Information given:
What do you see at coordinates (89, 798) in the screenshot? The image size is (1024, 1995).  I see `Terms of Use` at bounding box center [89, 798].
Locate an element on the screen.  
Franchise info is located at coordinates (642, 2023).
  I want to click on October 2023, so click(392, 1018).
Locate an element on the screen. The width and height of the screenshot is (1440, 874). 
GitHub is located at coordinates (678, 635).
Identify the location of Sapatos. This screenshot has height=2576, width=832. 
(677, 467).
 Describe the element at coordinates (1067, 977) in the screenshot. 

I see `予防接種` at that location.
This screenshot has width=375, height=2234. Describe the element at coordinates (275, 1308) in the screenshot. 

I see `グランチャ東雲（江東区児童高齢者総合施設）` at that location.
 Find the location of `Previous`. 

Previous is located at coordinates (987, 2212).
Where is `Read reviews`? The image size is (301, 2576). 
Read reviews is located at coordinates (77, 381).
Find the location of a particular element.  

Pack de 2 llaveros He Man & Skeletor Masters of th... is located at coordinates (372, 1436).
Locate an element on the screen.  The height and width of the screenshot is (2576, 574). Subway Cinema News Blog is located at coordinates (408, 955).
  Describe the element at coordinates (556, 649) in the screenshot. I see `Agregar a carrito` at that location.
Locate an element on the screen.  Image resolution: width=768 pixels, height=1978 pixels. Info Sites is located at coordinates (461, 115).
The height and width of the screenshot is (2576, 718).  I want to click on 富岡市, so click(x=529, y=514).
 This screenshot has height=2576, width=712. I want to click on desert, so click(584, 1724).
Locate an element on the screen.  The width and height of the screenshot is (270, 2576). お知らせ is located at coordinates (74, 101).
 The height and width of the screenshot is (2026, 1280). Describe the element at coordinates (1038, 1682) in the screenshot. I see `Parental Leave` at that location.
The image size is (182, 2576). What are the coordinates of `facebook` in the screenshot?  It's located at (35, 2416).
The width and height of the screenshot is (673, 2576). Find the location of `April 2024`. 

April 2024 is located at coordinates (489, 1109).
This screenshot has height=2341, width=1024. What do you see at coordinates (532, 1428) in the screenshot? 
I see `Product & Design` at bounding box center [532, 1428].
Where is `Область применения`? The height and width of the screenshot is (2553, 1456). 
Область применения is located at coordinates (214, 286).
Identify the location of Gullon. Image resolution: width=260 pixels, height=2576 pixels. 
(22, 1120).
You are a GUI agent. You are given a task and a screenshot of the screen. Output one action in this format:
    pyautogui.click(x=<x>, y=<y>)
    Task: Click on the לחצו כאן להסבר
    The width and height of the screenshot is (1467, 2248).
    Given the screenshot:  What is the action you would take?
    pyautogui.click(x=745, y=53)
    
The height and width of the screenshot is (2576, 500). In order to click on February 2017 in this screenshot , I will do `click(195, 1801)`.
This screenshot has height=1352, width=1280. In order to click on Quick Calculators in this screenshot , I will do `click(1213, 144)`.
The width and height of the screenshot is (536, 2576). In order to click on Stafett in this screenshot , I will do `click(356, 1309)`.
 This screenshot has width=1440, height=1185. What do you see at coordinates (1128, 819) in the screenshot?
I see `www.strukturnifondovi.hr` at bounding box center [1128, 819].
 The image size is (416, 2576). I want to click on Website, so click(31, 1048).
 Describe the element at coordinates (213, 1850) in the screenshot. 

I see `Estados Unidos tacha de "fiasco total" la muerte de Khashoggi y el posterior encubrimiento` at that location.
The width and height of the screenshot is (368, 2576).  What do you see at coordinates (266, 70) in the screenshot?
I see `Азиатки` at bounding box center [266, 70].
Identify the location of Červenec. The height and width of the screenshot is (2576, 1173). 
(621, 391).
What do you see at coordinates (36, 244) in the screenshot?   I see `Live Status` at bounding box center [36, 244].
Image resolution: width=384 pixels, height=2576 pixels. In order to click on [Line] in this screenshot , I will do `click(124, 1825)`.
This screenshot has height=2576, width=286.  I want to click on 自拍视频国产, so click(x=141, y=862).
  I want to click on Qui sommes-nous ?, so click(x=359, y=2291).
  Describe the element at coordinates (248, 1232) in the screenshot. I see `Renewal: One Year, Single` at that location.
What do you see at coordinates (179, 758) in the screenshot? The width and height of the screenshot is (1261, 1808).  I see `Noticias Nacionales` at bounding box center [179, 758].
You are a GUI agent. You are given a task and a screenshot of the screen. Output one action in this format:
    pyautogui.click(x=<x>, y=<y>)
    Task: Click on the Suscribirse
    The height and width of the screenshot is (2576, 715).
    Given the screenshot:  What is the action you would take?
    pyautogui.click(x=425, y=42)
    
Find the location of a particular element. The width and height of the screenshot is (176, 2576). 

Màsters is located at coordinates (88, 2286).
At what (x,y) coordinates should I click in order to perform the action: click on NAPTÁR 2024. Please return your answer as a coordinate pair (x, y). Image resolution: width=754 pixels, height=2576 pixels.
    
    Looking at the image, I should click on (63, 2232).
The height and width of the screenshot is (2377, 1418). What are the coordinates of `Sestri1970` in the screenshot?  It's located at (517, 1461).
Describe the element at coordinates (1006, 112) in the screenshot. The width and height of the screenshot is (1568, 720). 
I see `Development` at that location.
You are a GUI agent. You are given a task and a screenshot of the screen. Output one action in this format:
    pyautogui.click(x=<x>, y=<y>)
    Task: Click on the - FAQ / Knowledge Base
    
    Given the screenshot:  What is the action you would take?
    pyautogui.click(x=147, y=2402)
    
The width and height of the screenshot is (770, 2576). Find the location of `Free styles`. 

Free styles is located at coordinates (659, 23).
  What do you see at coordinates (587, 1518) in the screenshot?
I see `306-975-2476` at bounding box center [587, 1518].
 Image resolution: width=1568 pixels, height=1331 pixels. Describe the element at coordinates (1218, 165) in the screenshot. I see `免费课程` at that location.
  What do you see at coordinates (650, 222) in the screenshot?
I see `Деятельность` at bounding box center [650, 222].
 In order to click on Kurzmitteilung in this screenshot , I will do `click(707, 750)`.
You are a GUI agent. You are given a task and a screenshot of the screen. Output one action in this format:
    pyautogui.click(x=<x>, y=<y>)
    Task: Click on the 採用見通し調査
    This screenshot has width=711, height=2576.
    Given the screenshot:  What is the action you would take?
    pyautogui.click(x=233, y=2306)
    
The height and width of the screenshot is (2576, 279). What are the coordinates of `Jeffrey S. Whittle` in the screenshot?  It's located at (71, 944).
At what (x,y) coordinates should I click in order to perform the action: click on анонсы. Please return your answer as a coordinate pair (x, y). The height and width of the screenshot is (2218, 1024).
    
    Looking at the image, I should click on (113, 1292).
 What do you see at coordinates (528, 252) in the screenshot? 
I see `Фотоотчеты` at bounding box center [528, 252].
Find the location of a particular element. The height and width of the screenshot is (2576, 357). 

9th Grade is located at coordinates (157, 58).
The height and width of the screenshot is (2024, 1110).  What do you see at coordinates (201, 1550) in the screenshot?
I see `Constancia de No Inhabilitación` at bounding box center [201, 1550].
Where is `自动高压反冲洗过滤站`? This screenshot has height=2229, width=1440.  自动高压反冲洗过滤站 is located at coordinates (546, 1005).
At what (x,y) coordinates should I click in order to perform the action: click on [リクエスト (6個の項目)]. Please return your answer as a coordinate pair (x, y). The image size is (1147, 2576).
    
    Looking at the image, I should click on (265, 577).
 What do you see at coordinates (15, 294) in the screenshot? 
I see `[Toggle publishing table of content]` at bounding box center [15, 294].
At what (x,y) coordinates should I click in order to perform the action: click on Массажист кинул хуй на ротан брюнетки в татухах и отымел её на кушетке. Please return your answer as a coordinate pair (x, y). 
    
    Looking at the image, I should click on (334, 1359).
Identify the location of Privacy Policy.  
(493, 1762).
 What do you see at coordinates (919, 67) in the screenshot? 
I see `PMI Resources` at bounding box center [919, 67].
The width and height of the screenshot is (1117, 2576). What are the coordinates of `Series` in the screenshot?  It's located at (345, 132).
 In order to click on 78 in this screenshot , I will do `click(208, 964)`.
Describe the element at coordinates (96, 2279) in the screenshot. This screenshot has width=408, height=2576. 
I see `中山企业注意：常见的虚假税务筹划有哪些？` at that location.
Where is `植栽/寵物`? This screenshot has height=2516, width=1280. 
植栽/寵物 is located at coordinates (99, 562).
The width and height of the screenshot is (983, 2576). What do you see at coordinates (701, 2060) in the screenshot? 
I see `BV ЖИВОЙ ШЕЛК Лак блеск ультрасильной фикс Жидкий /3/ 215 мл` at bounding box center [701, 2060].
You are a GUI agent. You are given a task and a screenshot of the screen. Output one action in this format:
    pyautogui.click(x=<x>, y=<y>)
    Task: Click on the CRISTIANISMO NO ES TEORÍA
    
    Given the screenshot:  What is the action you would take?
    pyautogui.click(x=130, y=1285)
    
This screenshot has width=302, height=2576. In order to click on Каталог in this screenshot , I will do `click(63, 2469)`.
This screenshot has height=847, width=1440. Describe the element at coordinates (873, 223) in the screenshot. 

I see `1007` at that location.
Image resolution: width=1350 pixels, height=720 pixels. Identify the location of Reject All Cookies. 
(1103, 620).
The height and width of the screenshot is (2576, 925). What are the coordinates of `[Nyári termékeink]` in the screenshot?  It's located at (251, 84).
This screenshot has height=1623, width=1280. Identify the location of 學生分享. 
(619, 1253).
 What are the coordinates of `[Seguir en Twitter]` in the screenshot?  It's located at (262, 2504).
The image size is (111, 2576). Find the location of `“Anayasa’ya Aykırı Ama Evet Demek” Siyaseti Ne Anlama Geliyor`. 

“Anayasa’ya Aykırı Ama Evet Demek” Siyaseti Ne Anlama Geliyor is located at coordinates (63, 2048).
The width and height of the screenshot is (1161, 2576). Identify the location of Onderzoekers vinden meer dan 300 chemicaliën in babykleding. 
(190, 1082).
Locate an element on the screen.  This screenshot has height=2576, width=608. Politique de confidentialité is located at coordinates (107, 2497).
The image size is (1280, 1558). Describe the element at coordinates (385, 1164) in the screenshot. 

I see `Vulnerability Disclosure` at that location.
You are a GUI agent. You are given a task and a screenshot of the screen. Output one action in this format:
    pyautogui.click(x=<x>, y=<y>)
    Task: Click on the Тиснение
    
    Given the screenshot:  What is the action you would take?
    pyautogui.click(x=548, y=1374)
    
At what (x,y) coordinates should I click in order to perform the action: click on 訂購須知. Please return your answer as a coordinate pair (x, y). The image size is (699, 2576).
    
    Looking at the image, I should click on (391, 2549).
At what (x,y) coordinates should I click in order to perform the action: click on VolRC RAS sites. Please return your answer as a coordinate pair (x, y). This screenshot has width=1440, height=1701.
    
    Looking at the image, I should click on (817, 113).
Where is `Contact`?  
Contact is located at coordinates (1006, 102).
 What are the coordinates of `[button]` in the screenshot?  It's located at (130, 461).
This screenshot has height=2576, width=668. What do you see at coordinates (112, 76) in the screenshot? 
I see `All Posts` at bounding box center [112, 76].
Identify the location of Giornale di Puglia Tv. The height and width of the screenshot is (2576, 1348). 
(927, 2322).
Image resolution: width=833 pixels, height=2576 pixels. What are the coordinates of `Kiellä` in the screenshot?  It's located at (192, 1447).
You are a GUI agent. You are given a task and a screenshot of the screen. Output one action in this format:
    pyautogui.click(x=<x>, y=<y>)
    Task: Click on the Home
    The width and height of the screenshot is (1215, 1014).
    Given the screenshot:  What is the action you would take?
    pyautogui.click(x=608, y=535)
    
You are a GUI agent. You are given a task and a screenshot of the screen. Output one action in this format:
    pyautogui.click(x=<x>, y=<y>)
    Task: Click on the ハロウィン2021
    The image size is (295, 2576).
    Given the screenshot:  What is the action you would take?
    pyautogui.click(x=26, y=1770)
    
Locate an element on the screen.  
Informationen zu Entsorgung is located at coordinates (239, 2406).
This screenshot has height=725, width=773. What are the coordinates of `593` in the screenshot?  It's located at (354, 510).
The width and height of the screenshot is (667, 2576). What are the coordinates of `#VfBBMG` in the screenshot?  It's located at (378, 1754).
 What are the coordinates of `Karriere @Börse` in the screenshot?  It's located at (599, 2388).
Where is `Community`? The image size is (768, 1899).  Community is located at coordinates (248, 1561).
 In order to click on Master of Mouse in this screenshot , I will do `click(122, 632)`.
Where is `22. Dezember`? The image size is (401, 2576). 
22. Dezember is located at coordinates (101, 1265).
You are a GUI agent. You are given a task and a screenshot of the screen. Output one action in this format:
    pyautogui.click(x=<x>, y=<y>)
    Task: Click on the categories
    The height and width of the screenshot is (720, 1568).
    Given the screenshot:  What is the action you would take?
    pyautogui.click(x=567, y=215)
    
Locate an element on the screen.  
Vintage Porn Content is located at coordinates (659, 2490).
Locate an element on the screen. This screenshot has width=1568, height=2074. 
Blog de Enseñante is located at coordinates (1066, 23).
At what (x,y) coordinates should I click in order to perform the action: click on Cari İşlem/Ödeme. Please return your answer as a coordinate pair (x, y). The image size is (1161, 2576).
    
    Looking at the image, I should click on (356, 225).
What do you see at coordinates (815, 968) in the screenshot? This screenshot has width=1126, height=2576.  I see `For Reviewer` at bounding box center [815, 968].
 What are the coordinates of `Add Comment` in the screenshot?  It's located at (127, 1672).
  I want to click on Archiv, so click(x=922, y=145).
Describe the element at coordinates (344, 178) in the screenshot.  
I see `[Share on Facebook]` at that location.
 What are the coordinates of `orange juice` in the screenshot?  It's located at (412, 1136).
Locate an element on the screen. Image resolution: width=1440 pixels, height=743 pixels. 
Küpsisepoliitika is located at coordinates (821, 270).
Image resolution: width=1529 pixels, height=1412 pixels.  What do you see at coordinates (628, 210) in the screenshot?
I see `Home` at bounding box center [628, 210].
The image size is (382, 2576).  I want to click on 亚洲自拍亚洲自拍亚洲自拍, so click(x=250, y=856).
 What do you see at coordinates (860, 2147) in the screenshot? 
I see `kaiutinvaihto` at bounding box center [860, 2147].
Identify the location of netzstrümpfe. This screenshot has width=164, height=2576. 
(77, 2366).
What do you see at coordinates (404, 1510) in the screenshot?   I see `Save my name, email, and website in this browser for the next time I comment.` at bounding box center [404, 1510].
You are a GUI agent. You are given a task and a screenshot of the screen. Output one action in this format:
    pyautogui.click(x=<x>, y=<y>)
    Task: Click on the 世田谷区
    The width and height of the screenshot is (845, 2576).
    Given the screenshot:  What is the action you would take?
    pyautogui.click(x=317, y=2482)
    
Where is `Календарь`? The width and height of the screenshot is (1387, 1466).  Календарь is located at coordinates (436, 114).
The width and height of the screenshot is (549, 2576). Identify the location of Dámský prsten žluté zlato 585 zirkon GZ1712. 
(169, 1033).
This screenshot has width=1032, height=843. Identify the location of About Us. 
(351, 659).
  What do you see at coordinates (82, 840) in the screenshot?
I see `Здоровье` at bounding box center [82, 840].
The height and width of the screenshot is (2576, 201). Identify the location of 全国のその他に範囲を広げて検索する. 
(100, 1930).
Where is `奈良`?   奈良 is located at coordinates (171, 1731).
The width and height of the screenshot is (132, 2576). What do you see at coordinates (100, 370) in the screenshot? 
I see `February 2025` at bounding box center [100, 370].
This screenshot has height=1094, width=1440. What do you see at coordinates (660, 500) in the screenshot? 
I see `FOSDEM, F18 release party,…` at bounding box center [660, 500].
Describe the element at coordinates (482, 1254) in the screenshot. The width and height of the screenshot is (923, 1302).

Work task: Above are the records; from them, give again exactly the lines from the one containing "Task: Click on the ハロウィン2021" to the one containing "This screenshot has height=725, width=773.", both lines included, and nothing more.

Response area:
    Task: Click on the ハロウィン2021
    The image size is (295, 2576).
    Given the screenshot:  What is the action you would take?
    pyautogui.click(x=26, y=1770)
    
Locate an element on the screen.  
Informationen zu Entsorgung is located at coordinates (239, 2406).
This screenshot has height=725, width=773. What are the coordinates of `593` in the screenshot?  It's located at (354, 510).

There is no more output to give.